Because members of the OPA Review Board may serve in a quasi- judicial capacity in making decisions about whether or not investigations of police misconduct are complete, as a requirement for appointment, candidates must be able to comply with the requirements of the appearance of fairness doctrine with respect to their duties as a member of the OPA Review Board. For the purposes of this Appendix, the appearance of fairness doctrine shall be applied as an eligibility criteria for appointment to the OPA Review Board, as opposed to being applied on a case-by-case basis.
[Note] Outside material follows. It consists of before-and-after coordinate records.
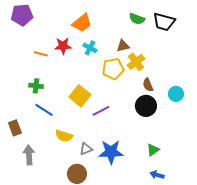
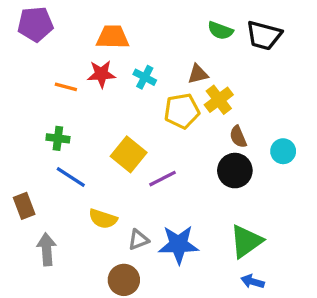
orange trapezoid: (82, 23) -> (113, 37), moved, turned -140
green triangle: (153, 150) -> (246, 241), size x1.6

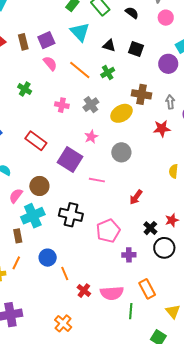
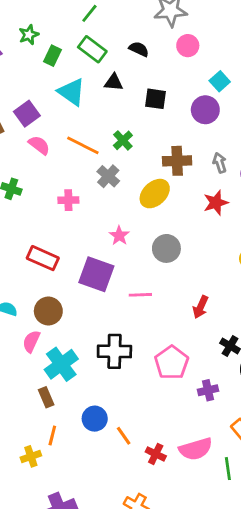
black triangle: (109, 46) -> (114, 82), moved
gray cross: (91, 105) -> (108, 176), moved
brown circle: (39, 186) -> (48, 311), moved

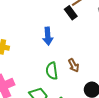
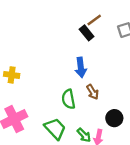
blue arrow: (48, 36) -> (81, 67), moved

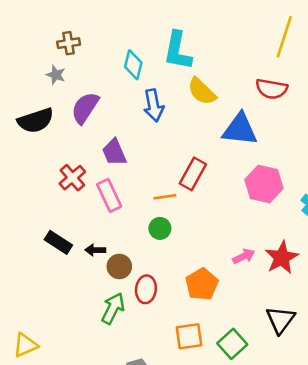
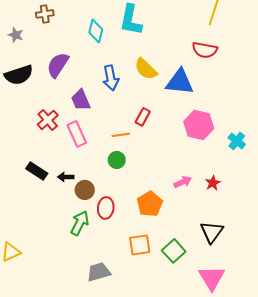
gray star: (56, 75) -> (16, 35), moved
yellow semicircle: (202, 91) -> (146, 69), moved
blue arrow: (154, 105) -> (111, 78), moved
red rectangle: (193, 174) -> (143, 117), size x0.7
red star: (282, 258) -> (213, 183), size x0.6

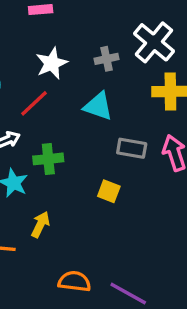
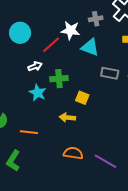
white star: (52, 63) -> (70, 30), moved, turned 30
yellow square: (109, 191) -> (82, 98), moved
yellow arrow: (40, 225) -> (67, 118), moved, turned -112

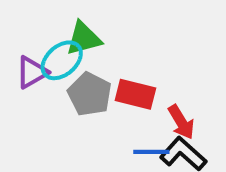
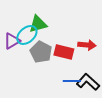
red arrow: (181, 122) -> (87, 45), moved, turned -54

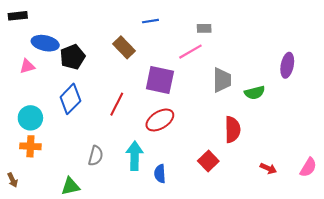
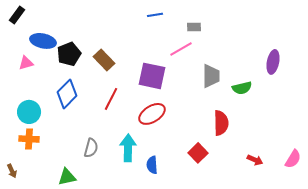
black rectangle: (18, 16) -> (17, 15), turned -48
blue line: (150, 21) -> (155, 15), moved
brown rectangle: (124, 47) -> (104, 60), moved

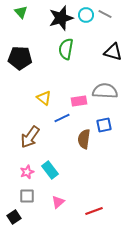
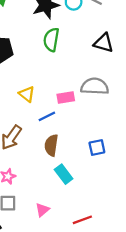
blue square: (104, 125) -> (97, 148), moved
brown semicircle: (84, 139) -> (51, 145), moved
cyan rectangle: (50, 170) -> (64, 174), moved

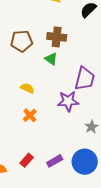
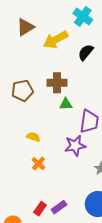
green triangle: (51, 59) -> (66, 104), moved, turned -32
purple rectangle: (55, 161) -> (59, 207), moved

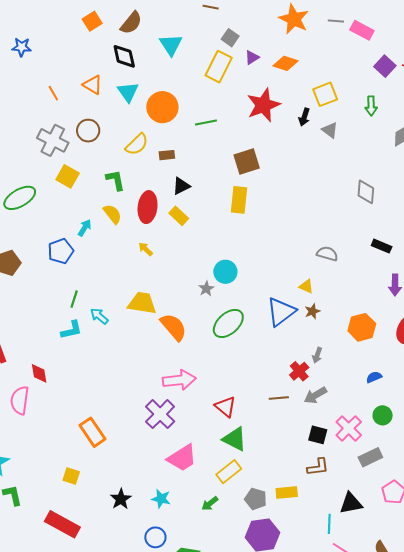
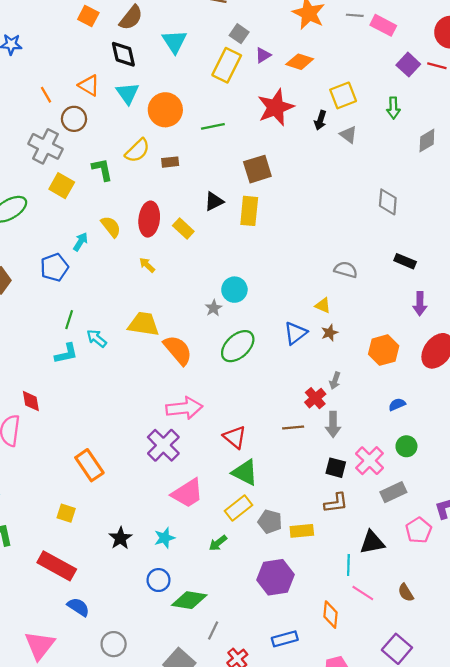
orange square: (92, 21) -> (88, 16), turned -30
brown circle: (88, 131) -> (74, 119), moved
green L-shape: (115, 180) -> (102, 169), moved
black triangle: (181, 186) -> (214, 201), moved
blue triangle: (281, 312) -> (295, 333), size x0.7
gray arrow: (315, 395) -> (333, 424), turned -60
cyan star: (161, 499) -> (165, 538), turned -30
gray pentagon: (256, 499) -> (270, 522), moved

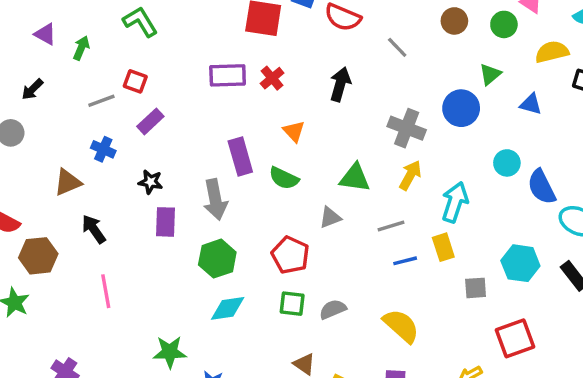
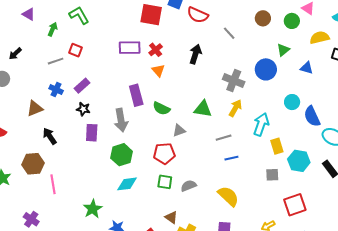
purple triangle: (45, 34) -> (29, 14), moved
green arrow: (81, 48) -> (53, 29), moved
purple rectangle: (150, 121) -> (82, 86), moved
orange triangle: (294, 131) -> (158, 70), moved
gray triangle: (330, 217) -> (179, 131), moved
yellow rectangle: (443, 247) -> (277, 146), moved
red pentagon: (290, 255) -> (164, 153), turned -30
brown hexagon: (38, 256) -> (33, 164), moved
pink line: (106, 291) -> (53, 184), moved
green star: (170, 352) -> (93, 209), turned -30

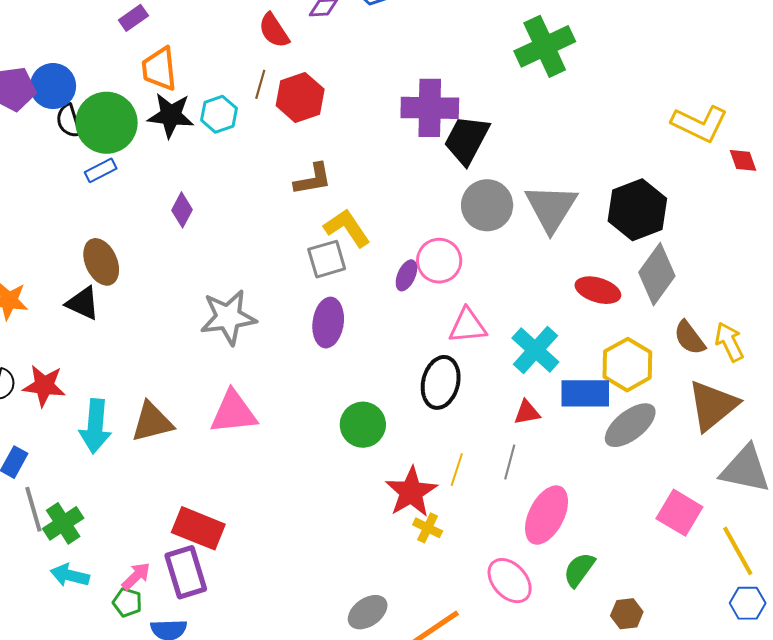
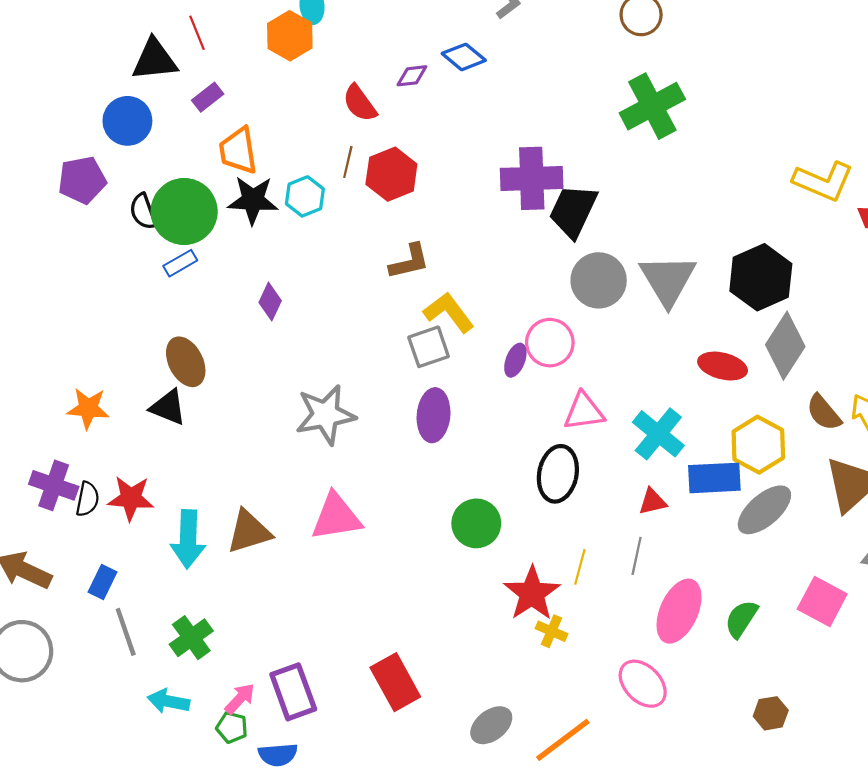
blue circle: (53, 86) -> (127, 121), moved
green cross: (63, 523) -> (191, 638), moved
red rectangle: (198, 528) -> (395, 682), moved, turned 42
green semicircle: (579, 570) -> (741, 619), moved

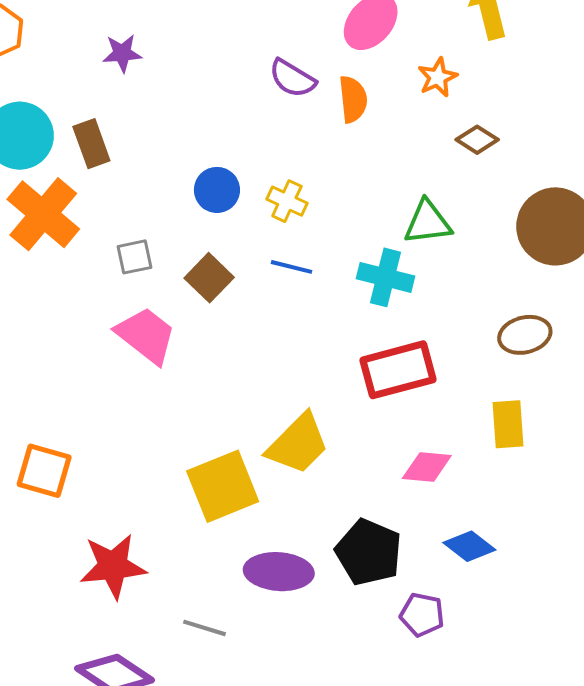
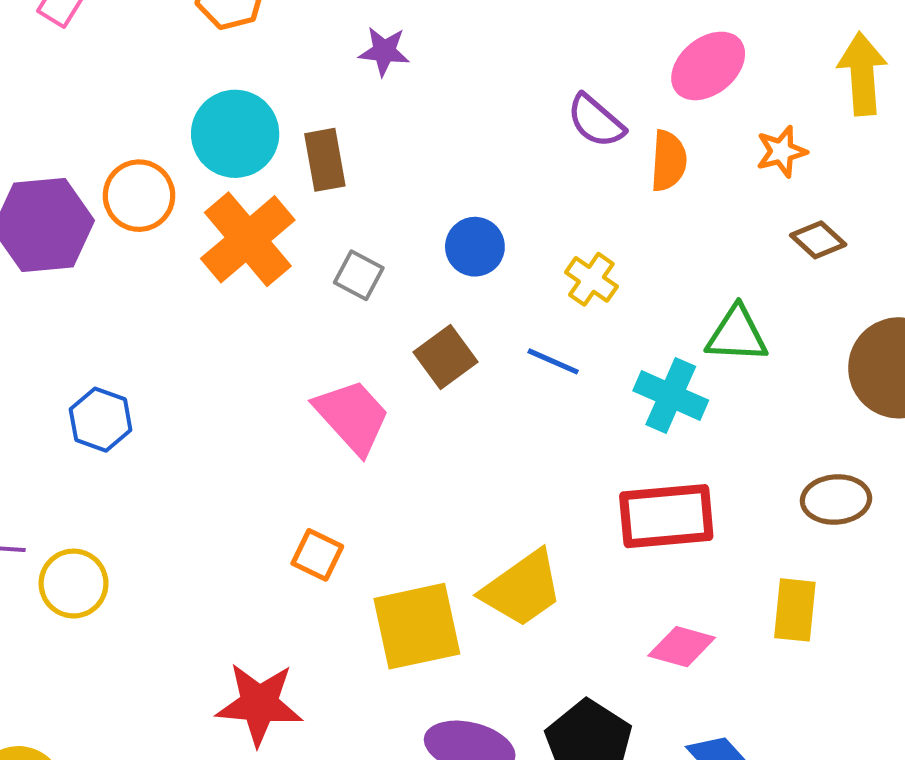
yellow cross: (287, 201) -> (591, 279), moved
gray square: (134, 257) -> (359, 275), moved, turned 30
orange square: (44, 471) -> (317, 555), moved, size x0.7

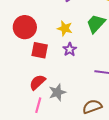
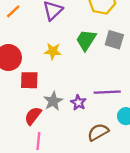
purple star: (70, 49) -> (78, 103), moved
gray star: (57, 92) -> (53, 101), moved

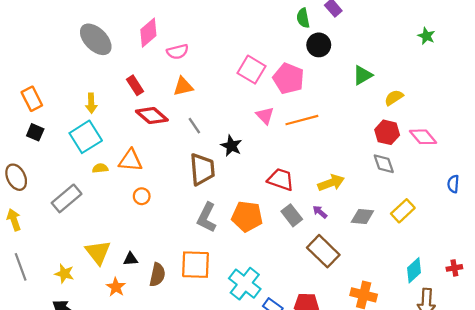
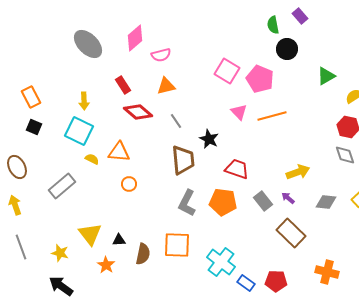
cyan square: (86, 137) -> (79, 131), turned -32
yellow semicircle: (100, 168) -> (92, 159), turned 32
red trapezoid: (281, 179) -> (237, 169), moved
In an effort to limit disputes regarding the type of information which must be provided to the Guild regarding a candidate, the parties hereby set forth the information to which the Guild is entitled. Criminal history record information which includes records of arrest, charges, allegations of criminal conduct and nonconviction data relating to a candidate for appointment, and Department records of any complaints of police misconduct filed by the candidate shall be made available to the Guild. Access to such records by the Guild shall be for the sole purpose of assessing whether or not the candidate meets the above eligibility criteria. Access shall be limited to the executive officers and members of the Board of Directors of the Guild and the Guild's attorneys. Such records shall

not be used by anyone in connection with any other civil, criminal or other matter, or for any other purpose. After the Guild has conducted its assessment of the candidate, the records shall be promptly returned to the Department unless the Guild challenges the appointment as set forth in Section V, below. If the Guild challenges the appointment, the records shall be used solely for the purpose of the arbitration, will be presented to the arbitrator under seal, and will be returned to the City at the conclusion of the arbitration. Except as otherwise necessary for the purposes of this Appendix or the resolution of a dispute under Section V below, such records shall be maintained by the Guild as confidential and shall not be copied, disclosed or disseminated.